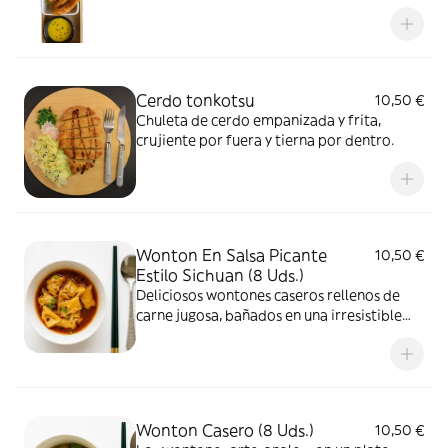
jugosas por dentro.
Cerdo tonkotsu
10,50 €
Chuleta de cerdo empanizada y frita,
crujiente por fuera y tierna por dentro.
Wonton En Salsa Picante
10,50 €
Estilo Sichuan (8 Uds.)
Deliciosos wontones caseros rellenos de
carne jugosa, bañados en una irresistible
salsa picante de aceite rojo al estilo sichuan
Wonton Casero (8 Uds.)
10,50 €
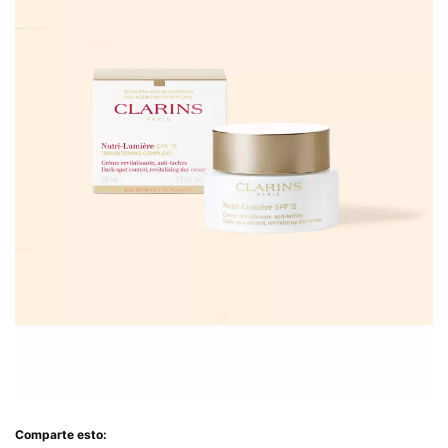
Comparte esto:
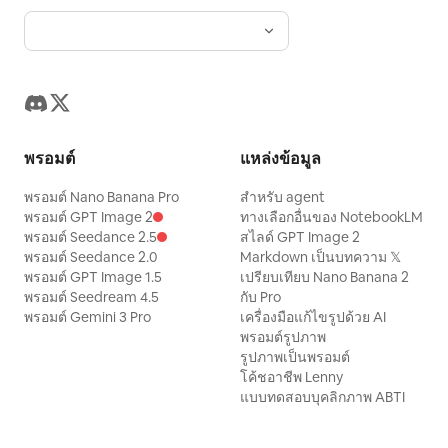
พรอมต์
แหล่งข้อมูล
พรอมต์ Nano Banana Pro
สำหรับ agent
พรอมต์ GPT Image 2
ทางเลือกอื่นของ NotebookLM
พรอมต์ Seedance 2.5
สไลด์ GPT Image 2
พรอมต์ Seedance 2.0
Markdown เป็นบทความ 𝕏
พรอมต์ GPT Image 1.5
เปรียบเทียบ Nano Banana 2
พรอมต์ Seedream 4.5
กับ Pro
พรอมต์ Gemini 3 Pro
เครื่องมือแก้ไขรูปด้วย AI
พรอมต์รูปภาพ
รูปภาพเป็นพรอมต์
โค้ชอาชีพ Lenny
แบบทดสอบบุคลิกภาพ ABTI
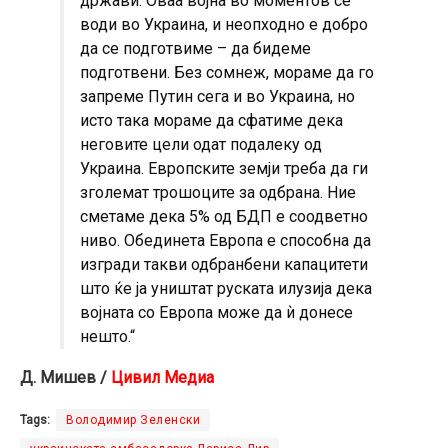
држави. Оваа војна во моментов се
води во Украина, и неопходно е добро
да се подготвиме – да бидеме
подготвени. Без сомнеж, мораме да го
запреме Путин сега и во Украина, но
исто така мораме да сфатиме дека
неговите цели одат подалеку од
Украина. Европските земји треба да ги
зголемат трошоците за одбрана. Ние
сметаме дека 5% од БДП е соодветно
ниво. Обединета Европа е способна да
изгради такви одбранбени капацитети
што ќе ја уништат руската илузија дека
војната со Европа може да ѝ донесе
нешто.“
Д. Мишев /
Цивил Медиа
Tags:
Володимир Зеленски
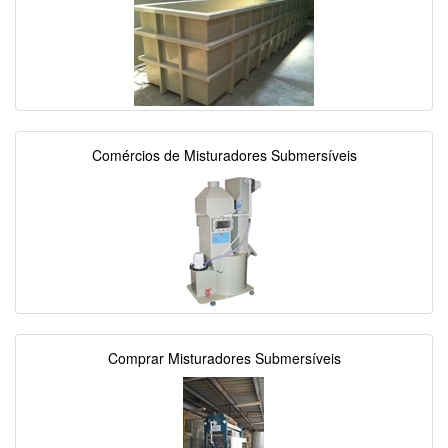
Comércios de Misturadores Submersíveis
Comprar Misturadores Submersíveis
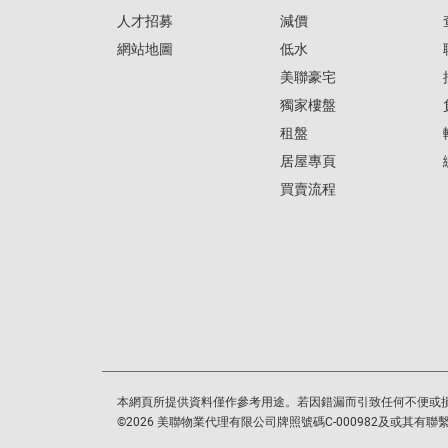
人才招募
減價
網站地圖
低水
美聯豪宅
獨家樓盤
租盤
居屋專頁
買賣流程
本網頁所提供資料僅作參考用途。若因錯漏而引致任何不便或
©
2026
美聯物業代理有限公司牌照號碼C-000982及或其有聯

* [Assignment]: Give the entries above again word for word, without any pictures.

* [Result of the task]:
jugosas por dentro.
Cerdo tonkotsu
10,50 €
Chuleta de cerdo empanizada y frita,
crujiente por fuera y tierna por dentro.
Wonton En Salsa Picante
10,50 €
Estilo Sichuan (8 Uds.)
Deliciosos wontones caseros rellenos de
carne jugosa, bañados en una irresistible
salsa picante de aceite rojo al estilo sichuan
Wonton Casero (8 Uds.)
10,50 €
Comparte esto:
พรอมต์
แหล่งข้อมูล
พรอมต์ Nano Banana Pro
สำหรับ agent
พรอมต์ GPT Image 2
ทางเลือกอื่นของ NotebookLM
พรอมต์ Seedance 2.5
สไลด์ GPT Image 2
พรอมต์ Seedance 2.0
Markdown เป็นบทความ 𝕏
พรอมต์ GPT Image 1.5
เปรียบเทียบ Nano Banana 2
พรอมต์ Seedream 4.5
กับ Pro
พรอมต์ Gemini 3 Pro
เครื่องมือแก้ไขรูปด้วย AI
พรอมต์รูปภาพ
รูปภาพเป็นพรอมต์
โค้ชอาชีพ Lenny
แบบทดสอบบุคลิกภาพ ABTI
држави. Оваа војна во моментов се
води во Украина, и неопходно е добро
да се подготвиме – да бидеме
подготвени. Без сомнеж, мораме да го
запреме Путин сега и во Украина, но
исто така мораме да сфатиме дека
неговите цели одат подалеку од
Украина. Европските земји треба да ги
зголемат трошоците за одбрана. Ние
сметаме дека 5% од БДП е соодветно
ниво. Обединета Европа е способна да
изгради такви одбранбени капацитети
што ќе ја уништат руската илузија дека
војната со Европа може да ѝ донесе
нешто.“
Д. Мишев /
Цивил Медиа
Tags:
Володимир Зеленски
Comércios de Misturadores Submersíveis
Comprar Misturadores Submersíveis
人才招募
減價
網站地圖
低水
美聯豪宅
獨家樓盤
租盤
居屋專頁
買賣流程
本網頁所提供資料僅作參考用途。若因錯漏而引致任何不便或
©
2026
美聯物業代理有限公司牌照號碼C-000982及或其有聯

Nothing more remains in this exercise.